### To do
Reproduce nothing beyond the line containing "Weströmischen Reich". From the first line of the data below down to it, copy each line exactly, without the pictures.

** Opening Entries shown block **

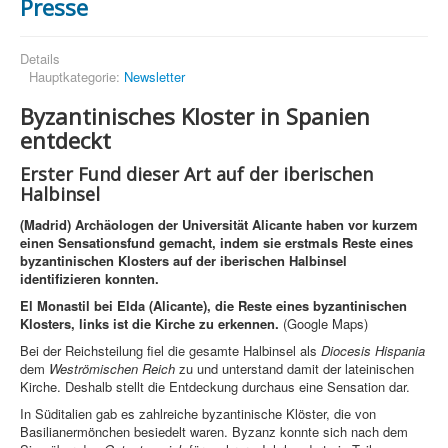
Presse
Details
Hauptkategorie:
Newsletter
Byzantinisches Kloster in Spanien
entdeckt
Erster Fund dieser Art auf der iberischen
Halbinsel
(Madrid) Archäologen der Universität Alicante haben vor kurzem
einen Sensationsfund gemacht, indem sie erstmals Reste eines
byzantinischen Klosters auf der iberischen Halbinsel
identifizieren konnten.
El Monastil bei Elda (Alicante), die Reste eines byzantinischen
Klosters, links ist die Kirche zu erkennen.
(Google Maps)
Bei der Reichsteilung fiel die gesamte Halbinsel als
Diocesis Hispania
dem
Weströmischen Reich
zu und unterstand damit der lateinischen
Kirche. Deshalb stellt die Entdeckung durchaus eine Sensation dar.
In Süditalien gab es zahlreiche byzantinische Klöster, die von
Basilianermönchen besiedelt waren. Byzanz konnte sich nach dem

** Closing Entries shown block **

### Answer box
Presse
Details
Hauptkategorie:
Newsletter
Byzantinisches Kloster in Spanien
entdeckt
Erster Fund dieser Art auf der iberischen
Halbinsel
(Madrid) Archäologen der Universität Alicante haben vor kurzem
einen Sensationsfund gemacht, indem sie erstmals Reste eines
byzantinischen Klosters auf der iberischen Halbinsel
identifizieren konnten.
El Monastil bei Elda (Alicante), die Reste eines byzantinischen
Klosters, links ist die Kirche zu erkennen.
(Google Maps)
Bei der Reichsteilung fiel die gesamte Halbinsel als
Diocesis Hispania
dem
Weströmischen Reich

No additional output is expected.